5. Are some health routines or weight-loss attempts virtually moot because they don’t take genetics into account?
Dr. Briggs: You know — we don’t really know yet. The hypothesis within this field, though, is that if you have a particular sensitivity to, for example, saturated fat but you’re not taking that into account, you may not see the benefits of a diet. I don’t want to say that any health plan or diet that doesn’t take genetics into account is worthless or is a moot point, because healthy behaviors are generally still healthy, regardless of genetics. But that’s certainly the hypothesis — that if you’re focused on things that are more relevant to your genetics, that you may see better outcomes.
I’m really excited to see future studies and evidence be generated that really says, "Hey, listen, you received this genetic result, and if you follow these three steps, you’re going to see a better outcome than if you did something else." That’s really the promise, and I think that’s really why people get excited about nutrigenetics.

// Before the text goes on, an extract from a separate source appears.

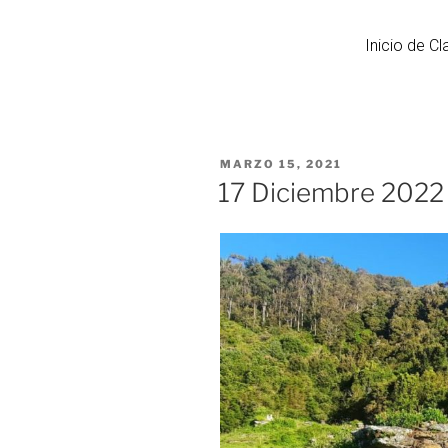
Inicio de C
MARZO 15, 2021
17 Diciembre 2022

6. When it comes to dietary needs or restrictions, are there groups or categories that people fall into based on their genetics, or is it distinctly individualized?
Dr. Briggs: That’s a great question. For a lot of the things you would learn through nutrigenetics, they really focus on a single genetic marker. And when you look at a single genetic marker, people tend to fall into one of two groups or three groups. Let’s go with lactose intolerance for example. Genetics can tell you that you have the genetic marker that makes you more likely to be lactose intolerant. There’s also the converse, which is that you’re tolerant of lactose. But genetics, specifically, is not giving you the shades of grey of, you know, a really hardcore lactose intolerance versus a lactose sensitivity. Genetics is one (important) piece of the puzzle, but not the only one.

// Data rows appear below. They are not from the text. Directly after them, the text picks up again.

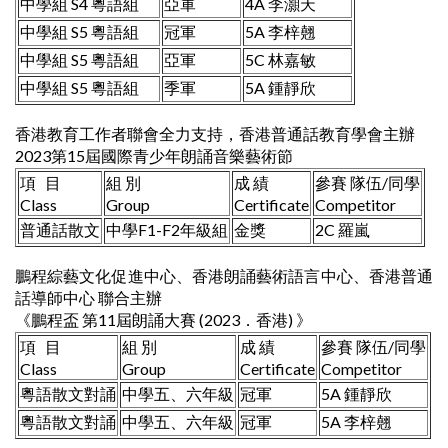
中學組 S4 粵語組
亞軍
4A 李灝天
中學組 S5 粵語組
冠軍
5A 李梓翹
中學組 S5 粵語組
亞軍
5C 林嘉敏
中學組 S5 粵語組
季軍
5A 鍾靜欣
香港教育工作者聯會全力支持，香港普通話教育學會主辦
2023第15屆國際青少年朗誦音樂藝術節
項 目
組 別
成 績
參賽 隊伍/同學
Class
Group
Certificate
Competitor
普通話散文
中學F1-F2年級組
金獎
2C 羅嵐
鵬程綜藝文化促進中心、香港朗誦藝術語言中心、香港普通
話導師中心 聯合主辦
《鵬程盃 第11屆朗誦大賽 (2023．香港) 》
項 目
組 別
成 績
參賽 隊伍/同學
Class
Group
Certificate
Competitor
粵語散文對誦
中學五、六年級
冠軍
5A 鍾靜欣
粵語散文對誦
中學五、六年級
冠軍
5A 李梓翹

7. What are some signs that maybe it’s time that you take a DNA test and see how your nutritional habits are affecting your lifestyle and body?
Dr. Briggs: If you’re curious about your body and understanding it better, this is an avenue that hasn’t existed before. If you’ve been trying the same things over and over and haven’t been seeing results you want, it could be possible that you’ll learn something really interesting and insightful about your body that gives you a different focus or turns your attention to something new, and then from there you could make different decisions that incentivize behaviors and better outcomes. There’s a fun element of exploration that you can find here that you really don’t get through a lot of other types of tests or experiences.
8. What might be the best way to introduce a genetically friendly diet or workout regimen to one’s lifestyle?
Dr. Briggs: I think it can be really challenging to just get all this genetic information and then be like "How am I going to track my calcium?!" And that’s where I get really excited about new products that are emerging in the nutrigenetics space. Two things specifically come to mind for me: The first is that Lose It! has started a partnership with Helix to incorporate genetic information into their calorie-tracking app, and so, if you are the type of person who prefers to record what you’re eating, you really get a sort of “genetics filter” on that, so you can go in and say, "OK, I know that sugary beverages are especially bad for me, but I can’t remember how much I’ve been consuming" — that information will be available to you on the app.
Another example is Arivale. They pair you up with a nutritionist, and you have a phone call to talk through your results and figure out how to specifically make a change and what some of the small first steps to take might be like for you. This way you’re not just left with this feeling of having absolutely no clue how to deal with this new information. Genetics are always going to be in the background, always influencing, helping you make smarter choices.